Per gli amanti della natura vi sono i parchi: quello dell'Etna, dei Nebrodi, dei Peloritani e delle Madonie... dove si possono trovare vari agriturismi specializzati con prodotti tipici naturali e biologici... si potrà mangiare quella ricotta appena fatta, da gustare calda,
Finora ho parlato dell'isola che c'è, di quella naturale e meravigliosa... poi ve ne un'altra, che nei fatti non esiste, un'isola che è rimasta fortemente in ritardo rispetto al resto dell’Italia...
Un'isola abbandonata a se stessa, senza crescita e sviluppo... nessun miglioramento qualitativo del capitale umano, ma il tutto basato, sul solito passaggio di consegne, da padre a figlio...
Un'isola nella quale gli uomini istituzionali la fanno da padrona, creando sempre più distanza dai semplici cittadini e allontanando così quei principi morali di coesione sociale...
Un'isola in cui non esistono investimenti produttivi e dove non vengono realizzate quelle necessarie infrastrutture...
Sta scomparendo anche quel po di potenziale tecnologico sviluppatosi negli anni 70' e soprattutto mancano le innovazioni...
I mercati esteri sono nelle mani degli altri stati concorrenti, in particolare quelli prospicienti il mar Mediterraneo, ed i nostri prodotti tipici, sono stati valorizzati solo sulla carta... ma non nei fatti, i numeri delle esportazioni difatti... sono profondamente crollati!!!
Se poi consideriamo la spesa per la Pubblica Amministrazione nel suo complesso, ecco che la nostra isola è al primo posto tra le regioni meridionali con incrementi di oltre il 30% la media nazionale; la maggior parte di essi gode di quel clientelismo e soprattutto di quella tanto ricercata raccomandazione!!!
A differenza delle altre regioni si spende di più, per ricevere di meno... e con risultati decisamente scadenti in termini, sia di crescita del reddito che dell'occupazione...
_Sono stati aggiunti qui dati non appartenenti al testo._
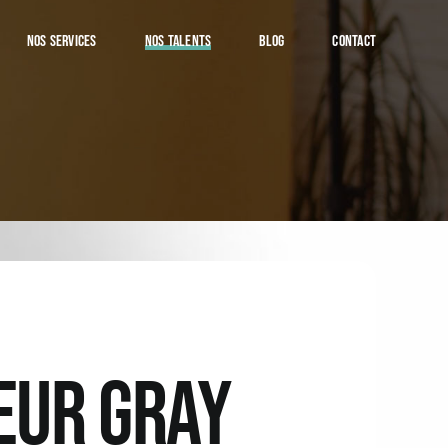
NOS SERVICES
NOS TALENTS
BLOG
CONTACT
EUR GRAY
E per concludere... come dimenticare quell'isola nascosta, quella che fa in modo che esista una economia del sommerso, con un fenomeno grave, quello del lavoro a nero, che non permette ai giovani di crearsi un futuro...
Gli stessi imprenditori (o meglio molti tra essi...) colpiti dalla crisi, stanno reagendo adattando quei meccanismi di collusione e corruzione, piegandosi - per voler rimanere produttivi nel mercato economico - a quelle protezione legate alla ben nota associazione criminale, beneficiando così di conseguenza, di tutti quegli sbocchi offerti, dalle loro attività "legali"...
Il giudice Borsellino disse “la Sicilia un giorno sarà un posto bellissimo”.
E' un vero peccato che non abbia avuto modo di dirci... quando questo accadrà!!!